Gregory Batt holds an iteration of the triboelectricity harvester.Gibert and Batt are devising ways to harvest triboelectric energy and convert it to electricity to power a device that will provide energy for smart devices. Triboelectricity is the energy emitted when two materials come in frictional contact—essentially, it is a form of static electricity. “Contact electrification has been around since static electricity. It’s only recently that we found that we could do [useful things] with it,” Gibert says. “This is a power source that varies, depending on input,” Batt adds. “In this context, within the distribution environment, where we have packaged products that are, say, in the back of a truck going down a road or in the back of an intermodal container going over rails in railcars, the input would be a continuous vibration input. That will produce a continuous electrical response or energy that we can harvest.”

The type of energy generated by triboelectricity is neither colossal nor continuous, so triboelectric energy would likely not be used to power the refrigeration system of a truck transporting perishable food. “Whatever application we use it for, we have to design the device that’s actually going to power in conjunction with the power source,” Batt discloses. Triboelectric energy can be used to power two types of devices: those that can function with intermittent power input and those that require continuous power. It could therefore be used to power sensors monitoring the temperature of perishable items or scavenging devices. “These are very low-power devices,” Batt declares. “As you move from that to devices that are capable of recording acceleration and storing that data, the power demand goes up. As we move even further to GPS devices that consume a lot more power, those are at a level where triboelectric energy is not there—yet.” “We’re at the early stages of technological exploration, and we’re not the only lab that’s doing this,” Gibert clarifies, “but we’re trying to put a certain rigor to the development of this technology.”
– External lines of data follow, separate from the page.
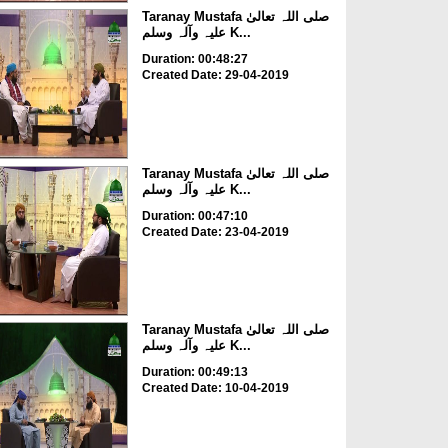
Taranay Mustafa صلی اللہ تعالیٰ
علیہ وآلہ وسلم K...
Duration: 00:48:27
Created Date: 29-04-2019
Taranay Mustafa صلی اللہ تعالیٰ
علیہ وآلہ وسلم K...
Duration: 00:47:10
Created Date: 23-04-2019
Taranay Mustafa صلی اللہ تعالیٰ
علیہ وآلہ وسلم K...
Duration: 00:49:13
Created Date: 10-04-2019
That rigor is fueled, in part, by the advanced facilities at Clemson that are dedicated to packaging science. “Packaging science deals with the science of packaging products of which there’s a wide range—from food products to automotive products to consumer goods and electronic products. So we have to have content in our program to educate students over the wide range of the sciences that touch all of these things,” Batt says. Clemson’s packaging program focuses on four areas: food packaging, packaging materials, package design, and package distribution/transportation. “I’m most intimately involved in transportation distribution, protective packaging, [and] packaging dynamics,” Batt asserts, “so shock, vibration, and compressive forces as well as environmental conditions such as temperature and relative humidity that might exist in the distribution environment.” As Batt, Gibert, Cooksey, and other professors in the packaging program at Clemson continue their research and thoughtful instruction, the future of food packaging is not only bright but also active and smart.